━━ Record extracts ━━

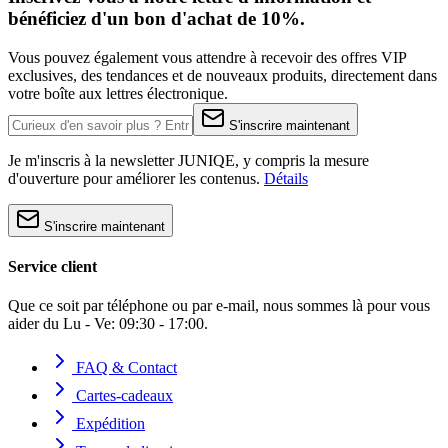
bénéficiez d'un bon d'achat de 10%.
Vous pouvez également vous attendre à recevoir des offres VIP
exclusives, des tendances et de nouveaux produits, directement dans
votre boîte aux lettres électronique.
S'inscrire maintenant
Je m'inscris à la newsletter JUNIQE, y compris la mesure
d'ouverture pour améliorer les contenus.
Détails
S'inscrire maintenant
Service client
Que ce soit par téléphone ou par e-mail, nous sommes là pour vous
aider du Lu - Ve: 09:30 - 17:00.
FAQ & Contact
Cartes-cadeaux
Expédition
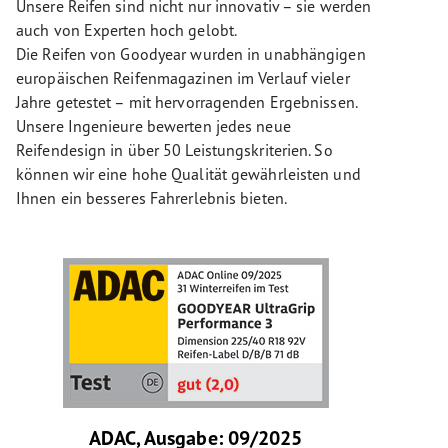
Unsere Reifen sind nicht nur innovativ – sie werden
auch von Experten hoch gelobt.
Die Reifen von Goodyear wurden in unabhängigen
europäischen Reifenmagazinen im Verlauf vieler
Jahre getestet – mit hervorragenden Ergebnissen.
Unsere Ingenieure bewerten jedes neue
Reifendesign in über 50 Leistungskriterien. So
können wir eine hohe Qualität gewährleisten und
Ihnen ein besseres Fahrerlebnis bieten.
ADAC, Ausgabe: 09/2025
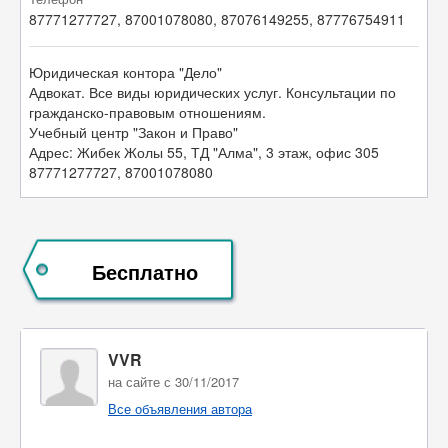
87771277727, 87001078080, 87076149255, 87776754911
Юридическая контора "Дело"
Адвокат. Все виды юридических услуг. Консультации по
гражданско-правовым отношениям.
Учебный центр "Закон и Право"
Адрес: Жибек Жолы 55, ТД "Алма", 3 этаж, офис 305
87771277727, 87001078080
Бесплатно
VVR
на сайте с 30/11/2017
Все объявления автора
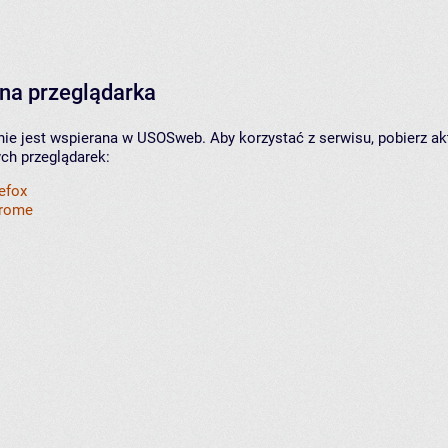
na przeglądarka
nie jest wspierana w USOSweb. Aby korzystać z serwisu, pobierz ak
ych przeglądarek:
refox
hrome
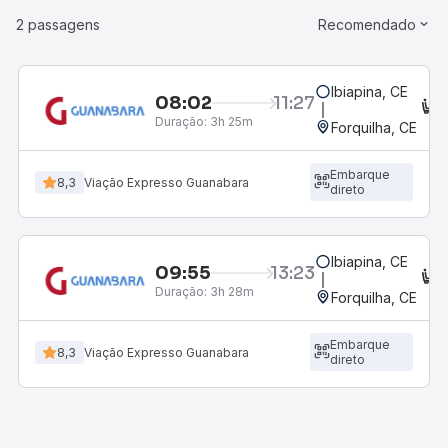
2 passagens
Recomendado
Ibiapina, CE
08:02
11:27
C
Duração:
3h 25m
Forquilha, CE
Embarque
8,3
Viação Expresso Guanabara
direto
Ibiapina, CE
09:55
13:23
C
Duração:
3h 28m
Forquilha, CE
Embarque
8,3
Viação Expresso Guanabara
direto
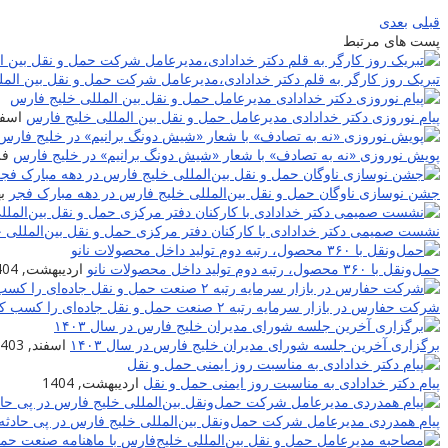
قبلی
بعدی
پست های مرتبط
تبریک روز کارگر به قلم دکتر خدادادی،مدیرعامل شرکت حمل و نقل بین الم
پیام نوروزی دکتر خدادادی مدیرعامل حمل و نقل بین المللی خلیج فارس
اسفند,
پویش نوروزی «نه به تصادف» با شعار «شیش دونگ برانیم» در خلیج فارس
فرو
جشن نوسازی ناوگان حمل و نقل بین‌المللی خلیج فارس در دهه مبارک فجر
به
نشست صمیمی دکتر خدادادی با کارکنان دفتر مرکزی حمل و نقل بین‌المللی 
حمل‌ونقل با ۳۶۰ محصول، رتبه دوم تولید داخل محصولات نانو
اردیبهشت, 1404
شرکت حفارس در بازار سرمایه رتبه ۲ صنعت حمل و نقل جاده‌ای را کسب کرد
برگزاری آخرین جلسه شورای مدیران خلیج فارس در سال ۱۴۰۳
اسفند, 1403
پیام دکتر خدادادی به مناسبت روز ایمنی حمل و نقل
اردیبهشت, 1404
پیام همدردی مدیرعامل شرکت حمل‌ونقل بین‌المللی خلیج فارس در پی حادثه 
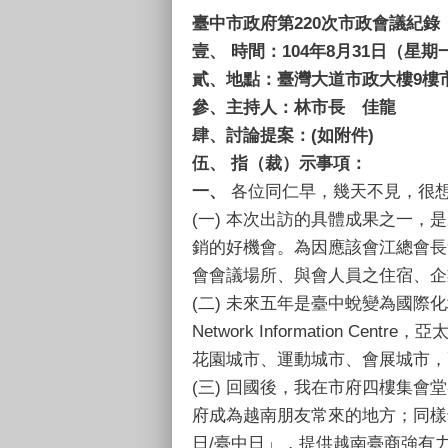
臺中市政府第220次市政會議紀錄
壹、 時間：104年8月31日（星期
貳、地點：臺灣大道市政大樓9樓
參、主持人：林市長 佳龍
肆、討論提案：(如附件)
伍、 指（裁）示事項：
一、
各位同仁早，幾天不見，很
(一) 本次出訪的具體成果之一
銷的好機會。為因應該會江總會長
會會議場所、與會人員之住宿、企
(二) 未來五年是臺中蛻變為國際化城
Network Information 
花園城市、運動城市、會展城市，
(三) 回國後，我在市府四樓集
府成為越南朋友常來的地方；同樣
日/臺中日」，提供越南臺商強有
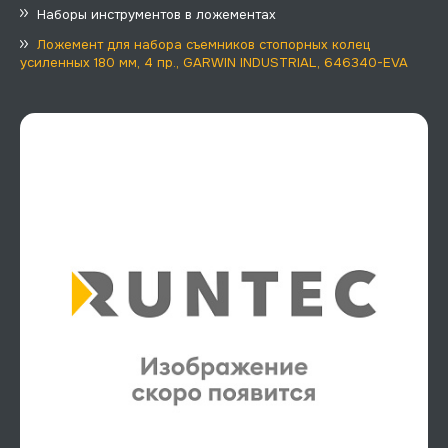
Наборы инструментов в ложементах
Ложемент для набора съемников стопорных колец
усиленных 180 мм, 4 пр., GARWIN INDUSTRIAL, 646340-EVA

━━━
━━ Record extracts ━━

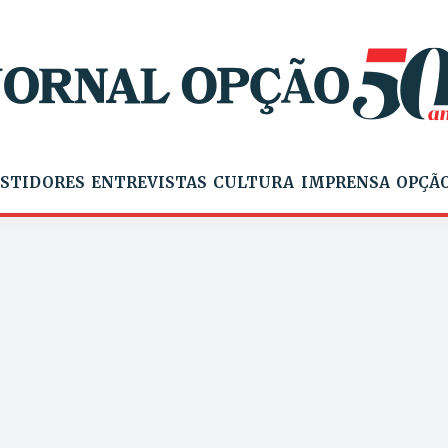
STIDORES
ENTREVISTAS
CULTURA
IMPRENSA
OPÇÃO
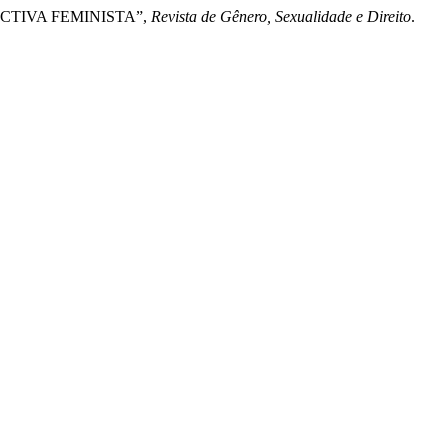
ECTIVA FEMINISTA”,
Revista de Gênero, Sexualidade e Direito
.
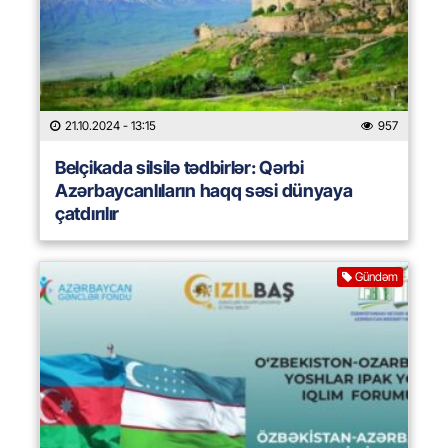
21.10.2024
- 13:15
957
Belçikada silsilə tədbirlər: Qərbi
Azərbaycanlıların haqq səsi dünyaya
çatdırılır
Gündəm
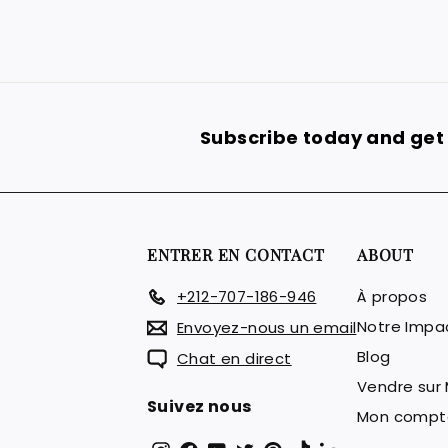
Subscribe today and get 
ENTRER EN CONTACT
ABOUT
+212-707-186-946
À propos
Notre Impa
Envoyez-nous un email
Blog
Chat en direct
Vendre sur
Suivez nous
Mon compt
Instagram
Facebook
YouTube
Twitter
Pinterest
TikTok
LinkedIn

━━━
━━ Record extracts ━━

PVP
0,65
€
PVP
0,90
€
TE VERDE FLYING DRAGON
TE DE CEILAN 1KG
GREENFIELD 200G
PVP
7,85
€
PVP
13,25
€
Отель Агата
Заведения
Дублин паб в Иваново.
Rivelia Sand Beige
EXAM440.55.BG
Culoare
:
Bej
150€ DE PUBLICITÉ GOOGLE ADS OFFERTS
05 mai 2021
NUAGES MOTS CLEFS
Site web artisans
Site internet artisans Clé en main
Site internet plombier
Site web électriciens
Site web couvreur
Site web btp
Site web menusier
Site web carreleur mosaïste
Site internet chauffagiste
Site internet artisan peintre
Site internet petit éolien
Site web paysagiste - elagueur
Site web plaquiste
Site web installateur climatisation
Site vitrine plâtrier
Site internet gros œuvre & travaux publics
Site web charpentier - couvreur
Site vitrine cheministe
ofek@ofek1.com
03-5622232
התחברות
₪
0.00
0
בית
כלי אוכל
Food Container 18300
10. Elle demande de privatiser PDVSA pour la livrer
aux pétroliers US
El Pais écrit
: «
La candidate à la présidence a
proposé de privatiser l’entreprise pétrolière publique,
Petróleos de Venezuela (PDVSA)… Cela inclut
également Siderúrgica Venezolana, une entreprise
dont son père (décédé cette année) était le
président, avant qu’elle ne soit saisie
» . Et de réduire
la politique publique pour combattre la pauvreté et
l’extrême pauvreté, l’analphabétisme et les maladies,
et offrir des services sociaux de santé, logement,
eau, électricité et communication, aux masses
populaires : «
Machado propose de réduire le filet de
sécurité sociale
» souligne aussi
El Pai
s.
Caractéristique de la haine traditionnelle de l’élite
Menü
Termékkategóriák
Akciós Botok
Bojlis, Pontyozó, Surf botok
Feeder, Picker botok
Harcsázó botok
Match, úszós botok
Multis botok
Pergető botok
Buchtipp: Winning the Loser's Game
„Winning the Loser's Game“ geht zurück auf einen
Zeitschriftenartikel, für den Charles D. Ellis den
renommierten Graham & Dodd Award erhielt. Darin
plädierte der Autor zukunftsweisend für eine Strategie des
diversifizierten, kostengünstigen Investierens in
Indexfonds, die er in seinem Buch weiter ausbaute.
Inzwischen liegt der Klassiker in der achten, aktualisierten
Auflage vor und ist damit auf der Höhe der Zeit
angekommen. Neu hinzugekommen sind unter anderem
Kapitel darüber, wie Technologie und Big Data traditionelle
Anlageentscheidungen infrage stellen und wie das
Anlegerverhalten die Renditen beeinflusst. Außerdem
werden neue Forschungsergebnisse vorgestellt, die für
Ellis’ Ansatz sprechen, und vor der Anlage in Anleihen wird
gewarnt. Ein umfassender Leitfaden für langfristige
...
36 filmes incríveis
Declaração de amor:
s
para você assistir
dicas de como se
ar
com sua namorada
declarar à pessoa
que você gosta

━━━

### Task description
Output only an exact transcription of the lines above from the one with "bénéficiez d'un bon d'achat de 10%." up to and including the one with "Service client".

### Solution for this exercise
bénéficiez d'un bon d'achat de 10%.
Vous pouvez également vous attendre à recevoir des offres VIP
exclusives, des tendances et de nouveaux produits, directement dans
votre boîte aux lettres électronique.
S'inscrire maintenant
Je m'inscris à la newsletter JUNIQE, y compris la mesure
d'ouverture pour améliorer les contenus.
Détails
S'inscrire maintenant
Service client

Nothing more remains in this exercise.